The Protestant Ethic...  is much better known, but it was a good idea to return to this specific chapter.  People noticed the interesting methodological procedures at the start of the chapter where Weber announces that he is constructing a conceptual model of the spirit of capitalism.  Discussion turned on whether this was genuine constructivism, or merely a seduction technique, well-known in academic circles, to introduce an analysis that was already well developed.  In this chapter, Weber illustrates what he means with extensive quotations from the work of Benjamin Franklin, who invented all those mottoes about how time is money, we should not waste a single hour, that lying in bed meant we had lost the chance to earn more money and thus improve our lives, and so on.  This, he says, shows how hard work to earn money became a religious calling, based particularly clearly in Franklin’s case on his Calvinist upbringing.

It is this idea of work as a religious calling, as a duty,  that is the hallmark of modern capitalism.  Weber tells us that proto-capitalist enterprises in various forms were widespread in the past, but they were driven by motives such as greed, the love of gold.  Modern capitalism is religious.  The actual book goes on to demonstrate this by citing comparative examples of different cantons in Switzerland, and different European countries, some protestant some catholic, and suggesting that there is a correlation between dominant religion and capitalist development (heavily criticised since).

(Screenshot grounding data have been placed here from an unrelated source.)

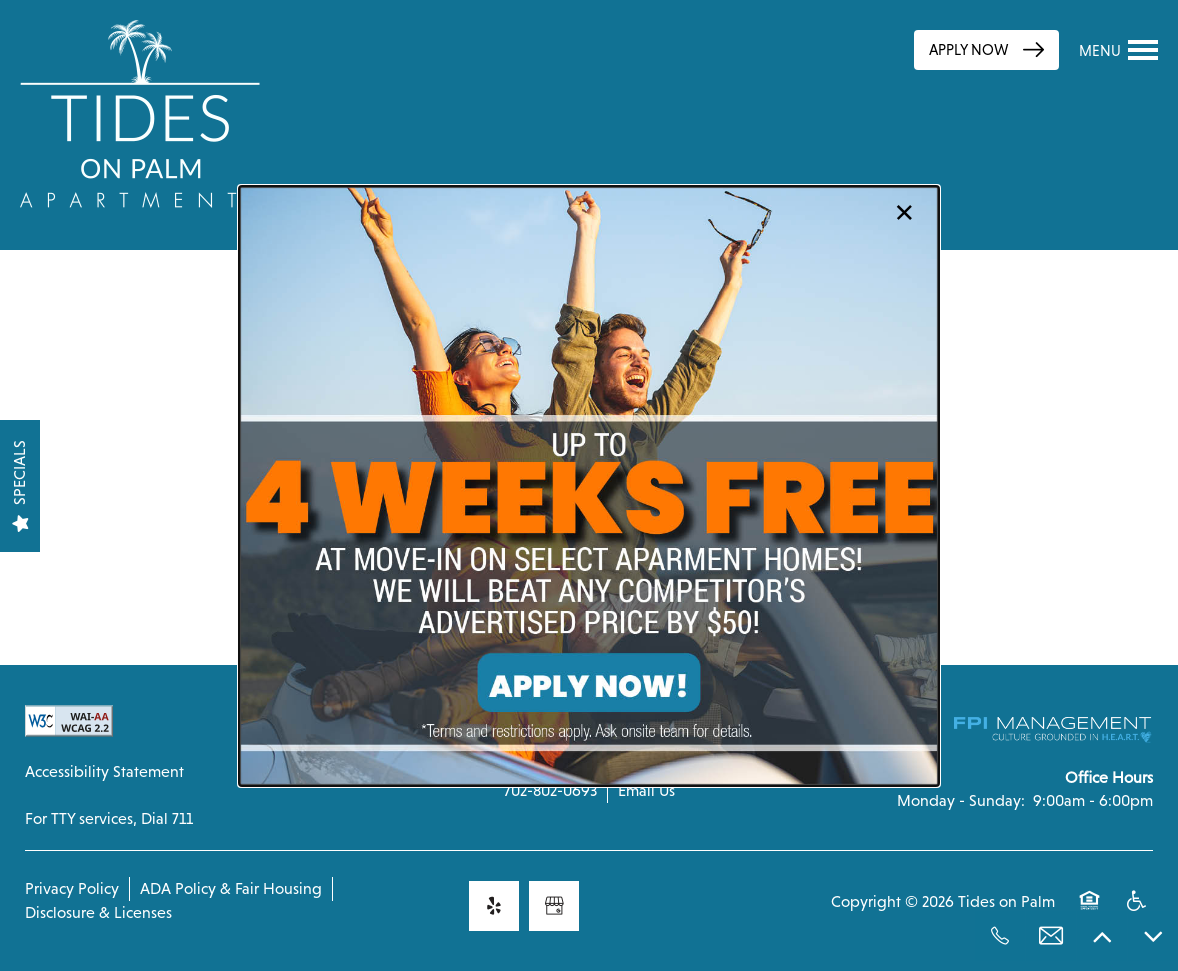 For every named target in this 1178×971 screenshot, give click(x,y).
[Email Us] (1051, 936)
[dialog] (589, 486)
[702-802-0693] (1000, 936) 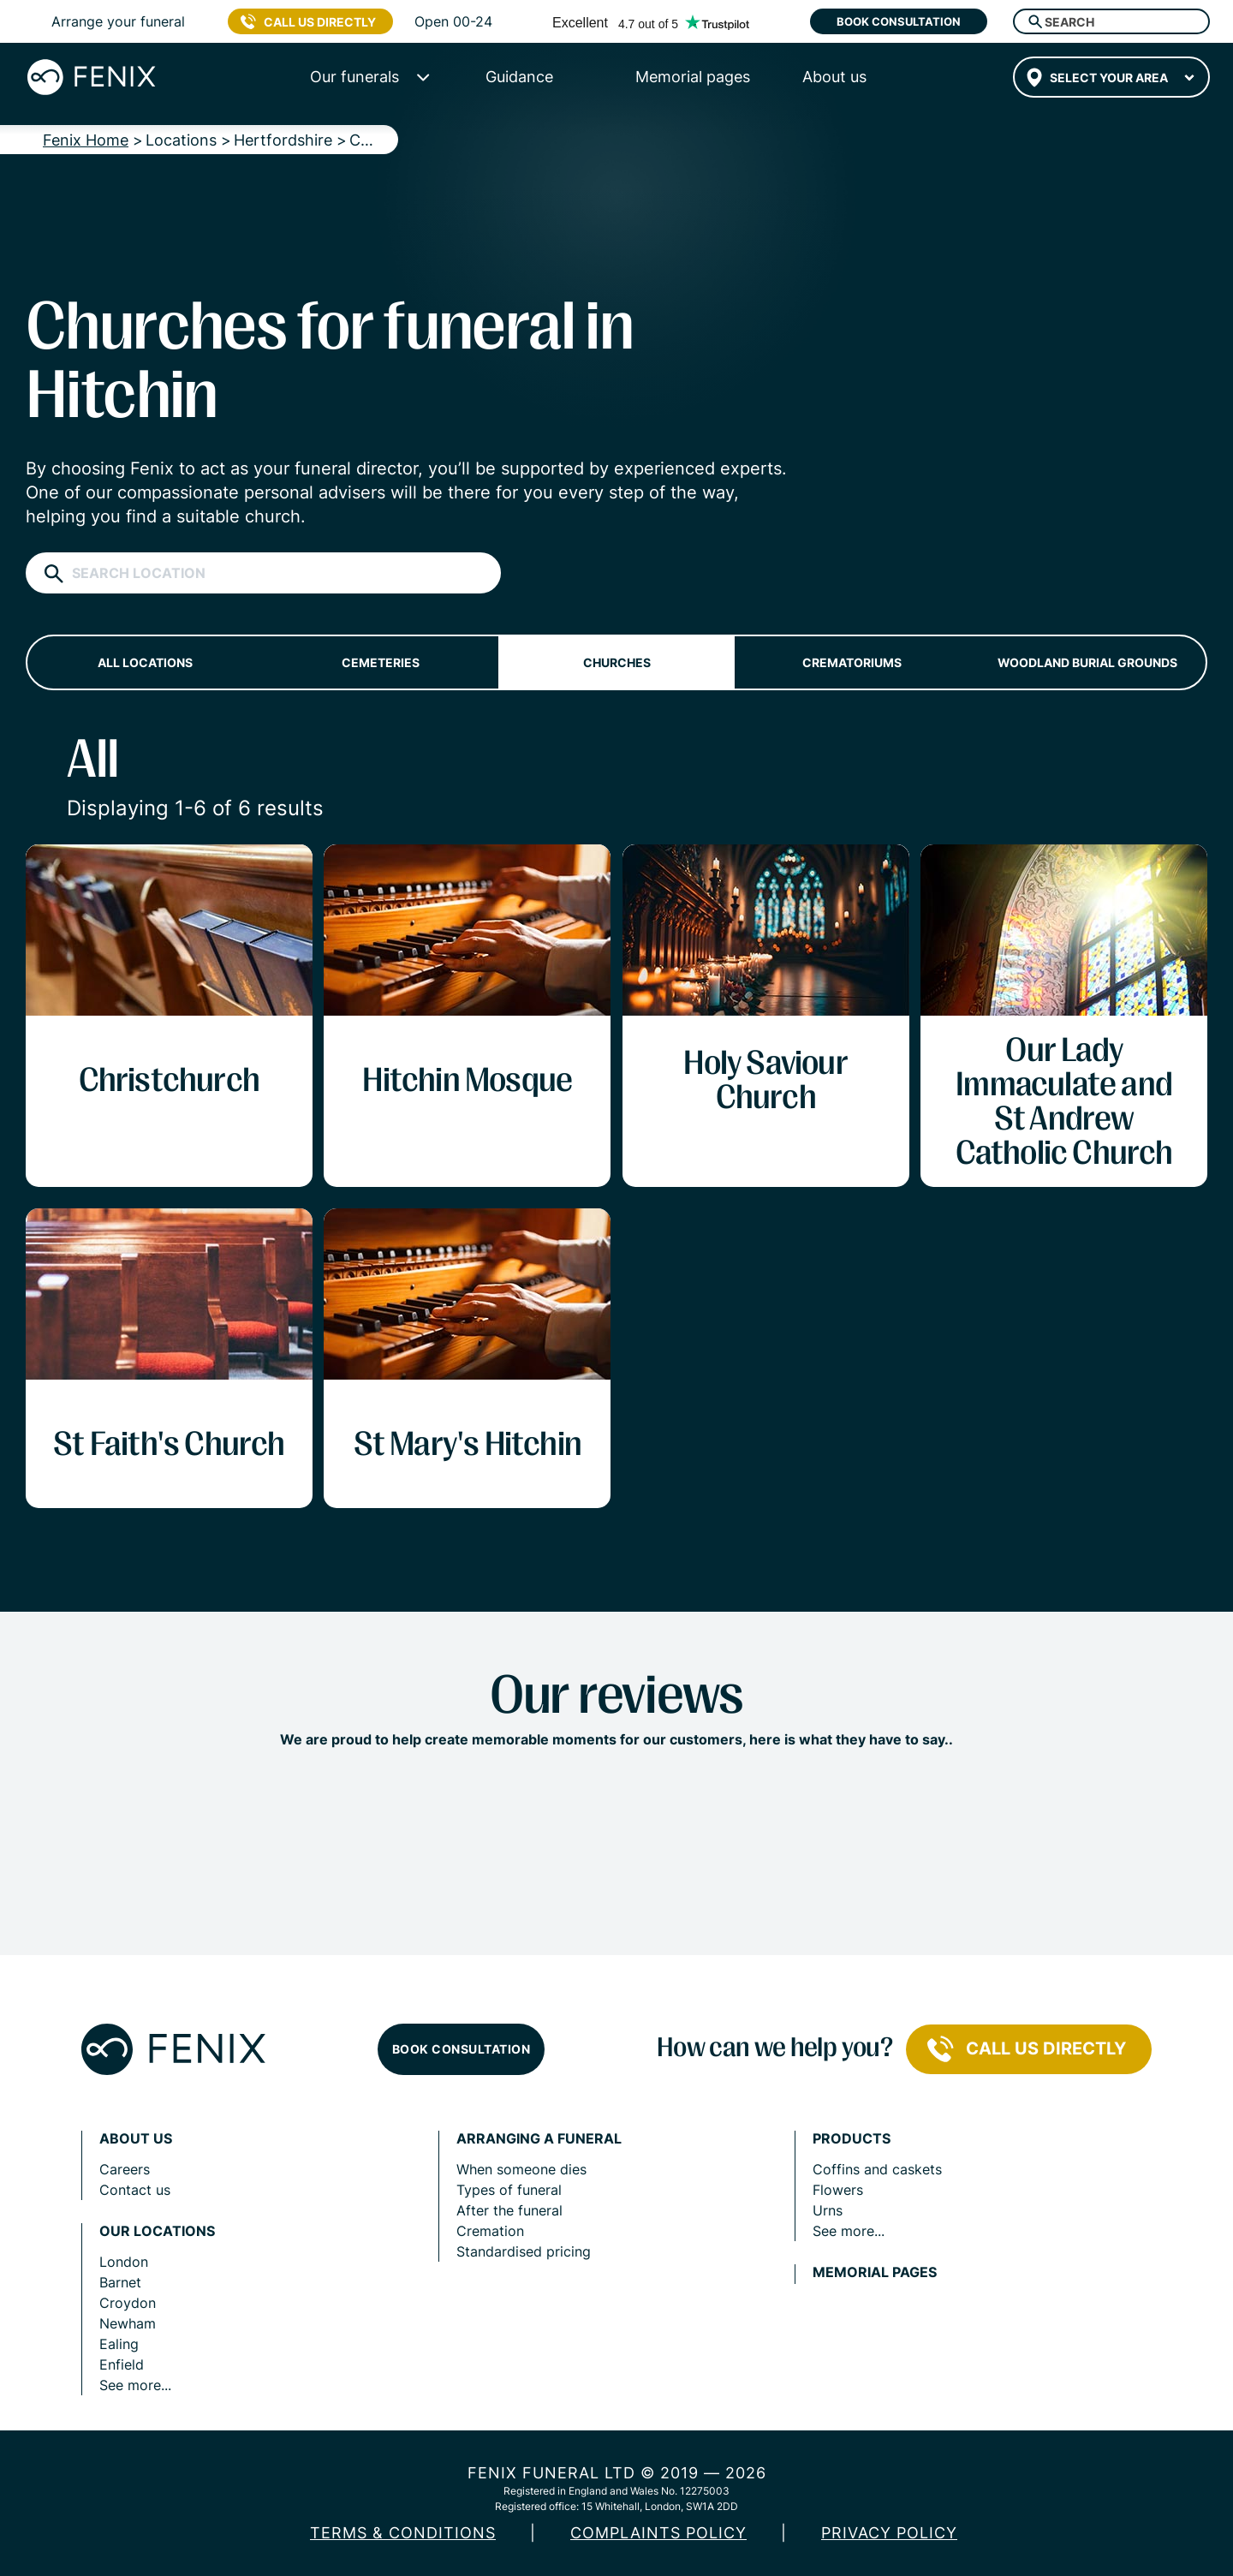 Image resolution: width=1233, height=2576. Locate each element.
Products (851, 2139)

This is a familiar argument, and again is often taken to indicate Weber’s insistence on unpredictability and ironic outcomes.  No protestant sect ever intended to develop capitalism.  Indeed, Weber tells us in later chapters, Calvin and Knox specifically preached that any sort of activity in this world was futile—God had already chosen the Elect, our fate was predetermined, and nothing we could do in this world could affect it.  To gloss the argument here, Weber goes on to argue that nevertheless protestants still held some personal hope that virtuous conduct just might be seen as some clue that the actor was among the Chosen.  In any event, chosen or not, protestants could not spend their lives in idleness and indulgence.  They had to work hard, apply a personal ethic to everything they did, save and invest, and not indulge themselves with idle consumerist luxuries.  It just so happens that this is the perfect kind of personality and character set to develop early capitalism, and it is not surprising that puritans played a major part in the emergence of banking systems (the Barclays were Quakers), and early manufacturing (Cadbury, Rowntree). 

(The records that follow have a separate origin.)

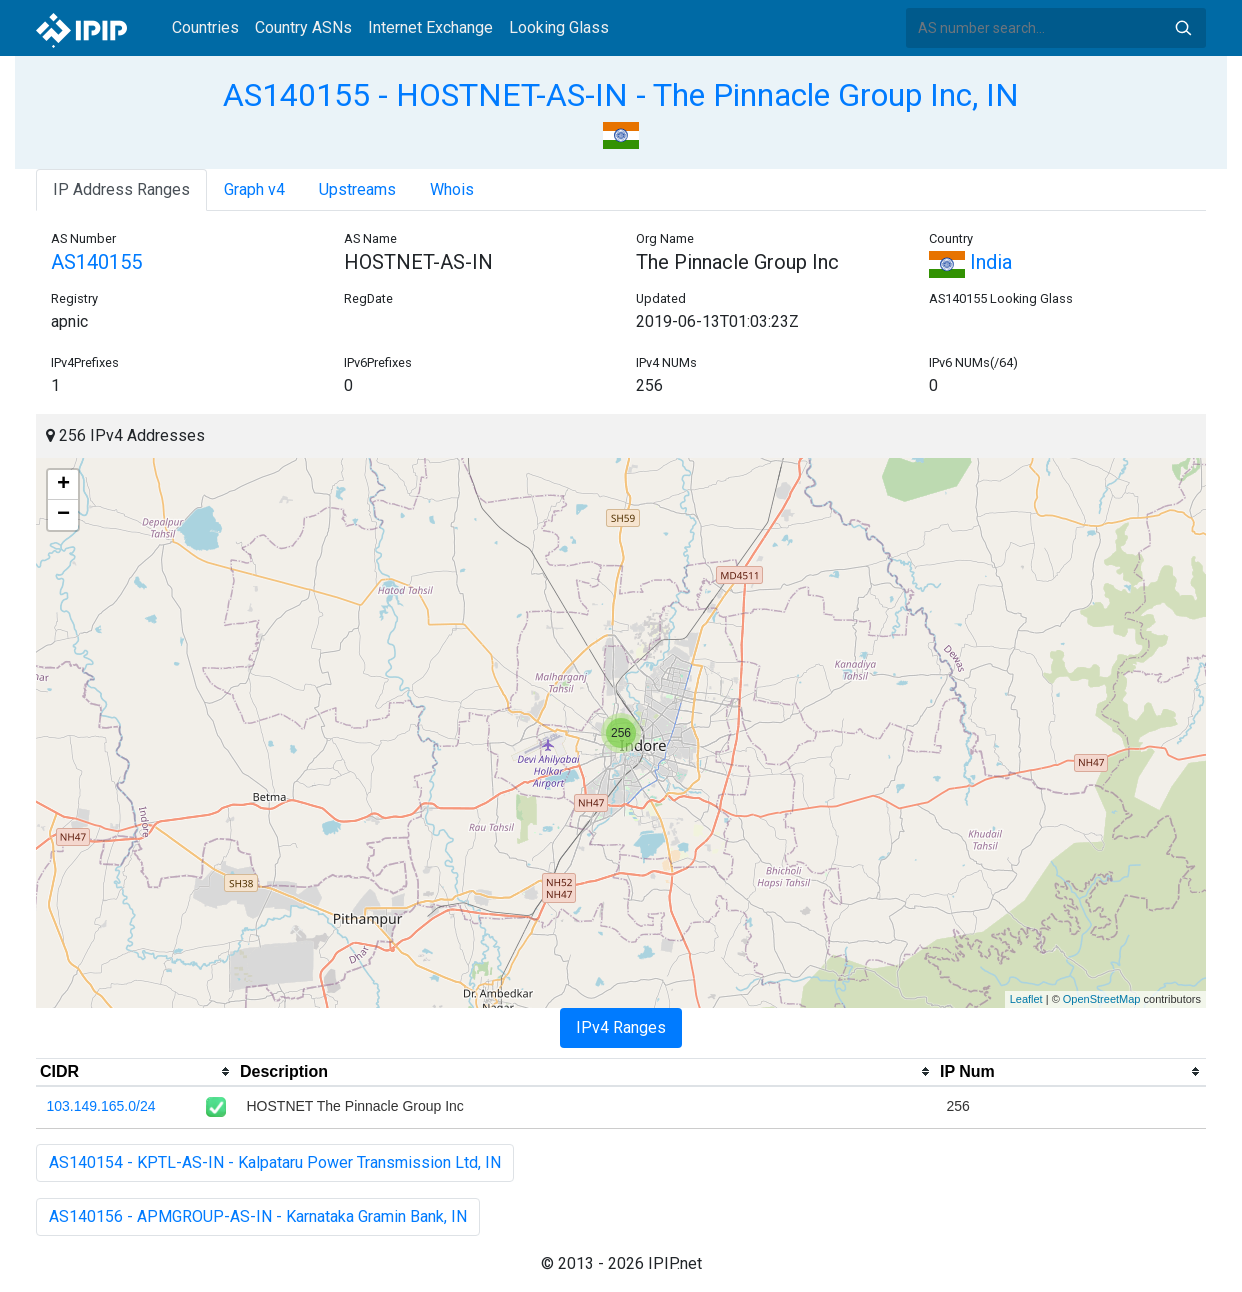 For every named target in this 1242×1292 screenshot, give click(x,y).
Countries (205, 27)
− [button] (63, 515)
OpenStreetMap (1102, 999)
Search (1183, 28)
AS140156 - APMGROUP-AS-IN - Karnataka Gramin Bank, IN (258, 1216)
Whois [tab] (452, 189)
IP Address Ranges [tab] (121, 189)
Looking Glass (559, 27)
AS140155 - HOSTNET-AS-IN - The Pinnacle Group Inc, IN (621, 95)
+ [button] (63, 485)
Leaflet (1026, 999)
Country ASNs (303, 27)
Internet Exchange (430, 27)
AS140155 (96, 262)
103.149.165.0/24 (101, 1106)
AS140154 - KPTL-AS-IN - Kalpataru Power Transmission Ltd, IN (275, 1162)
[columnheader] (136, 1072)
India (970, 262)
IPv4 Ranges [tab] (621, 1027)
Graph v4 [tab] (254, 189)
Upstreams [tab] (357, 189)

This ‘primitive accumulation’ explanation for the rise of capitalism is particularly ridiculed by Marx in Capital.  Here, Weber is continuing the famed ‘dialogue with the ghost of K Marx’ deliberately reminding us of a crucial role played by the so-called superstructures, especially religion.  The material conditions for the emergence of capitalism existed long ago, he argues, but it needed a particular strong personal commitment to break the force of tradition.  That tradition is still around, and can be seen in the behaviour of ‘traditional’ people (Weber includes women!)  on first encountering capitalism—workers who work just long enough to earn a daily wage, rather than attempting to maximise their wages, for example.

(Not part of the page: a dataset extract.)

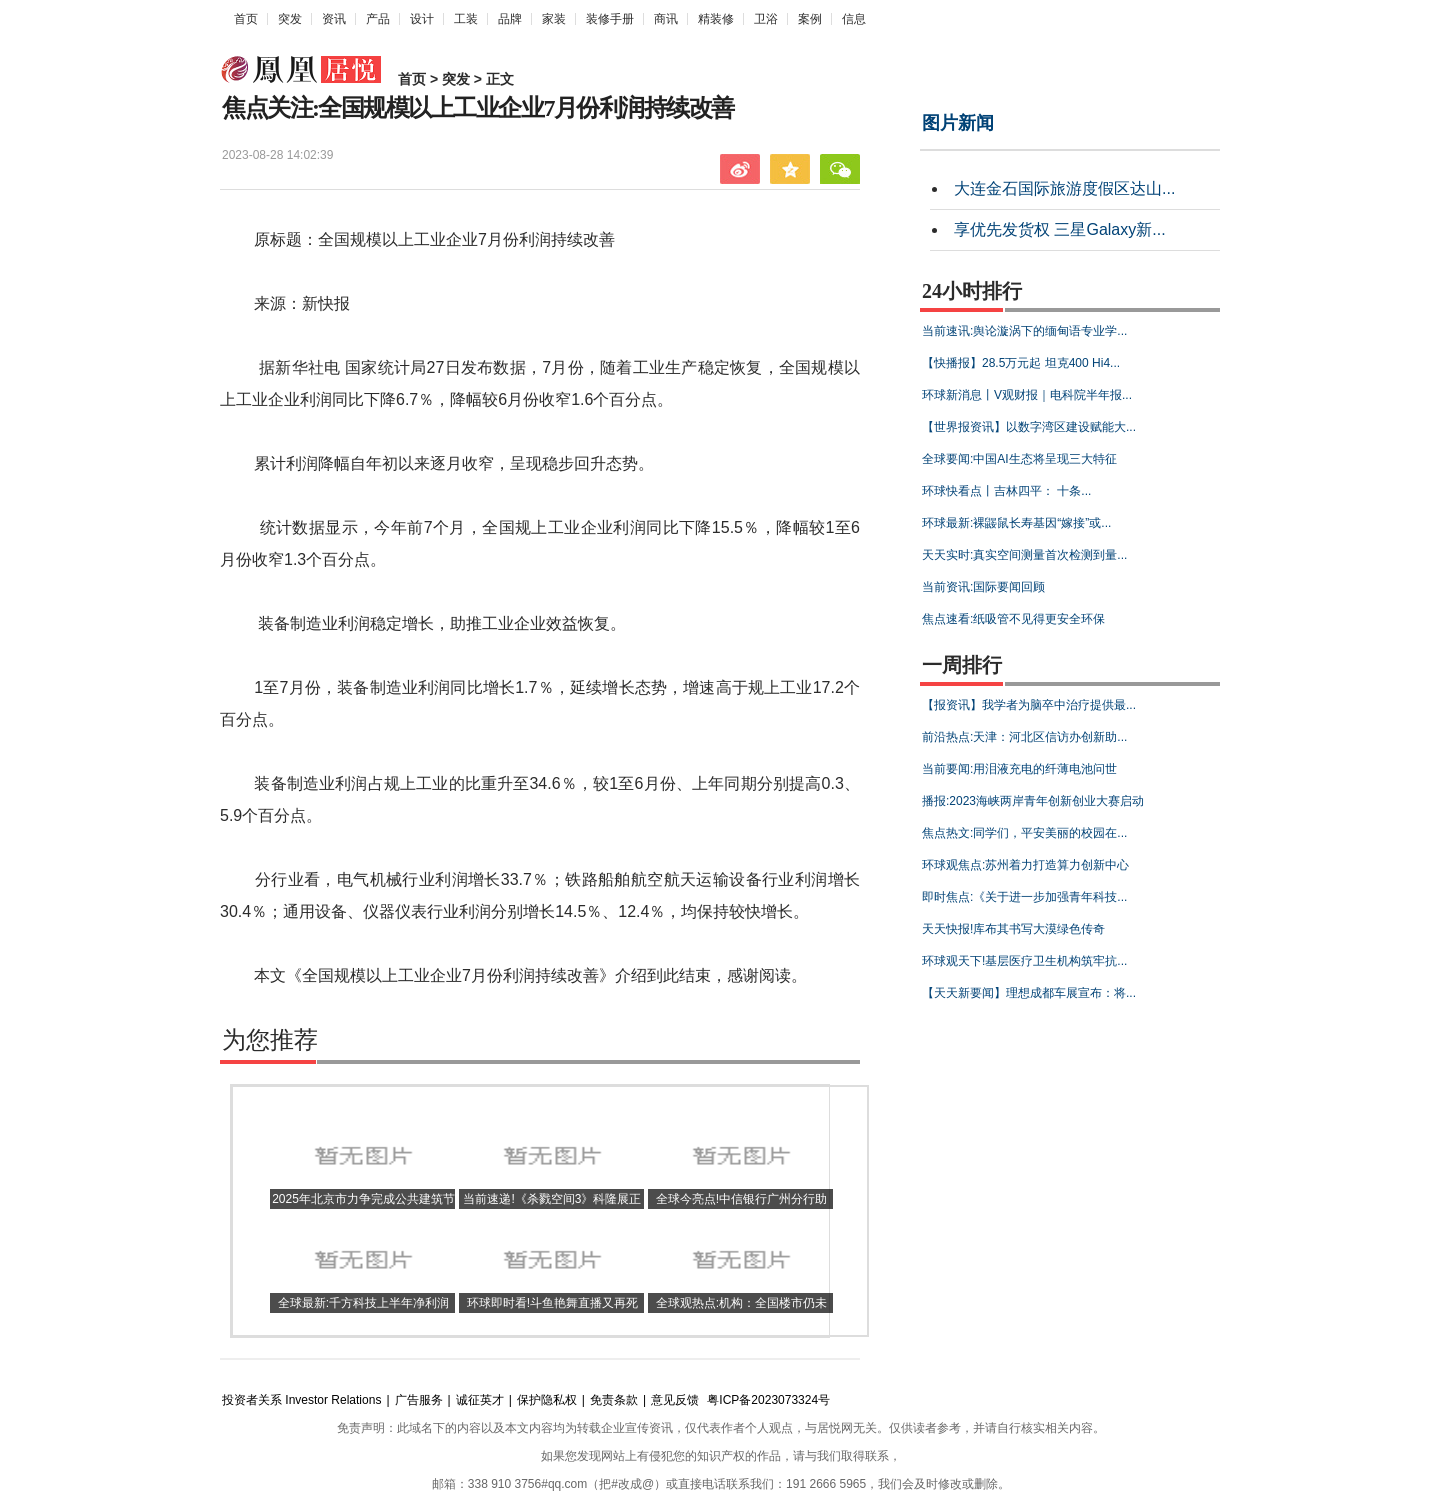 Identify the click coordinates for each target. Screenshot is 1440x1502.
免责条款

Right at the end of this chapter, Weber throws in a reference to the idea that history can be seen as the steady, inevitable growth of rationalisation.  This is often seen as Weber’s own position, although he attributes it to Sombart.  His own position can be seen as suggesting that there are no general historical trends or social roles again but only contingency and unintended consequences, even when discussing rationalisation.  Weber says that the role played by Protestantism indicates that irrational impulses are also decisive in particular circumstances.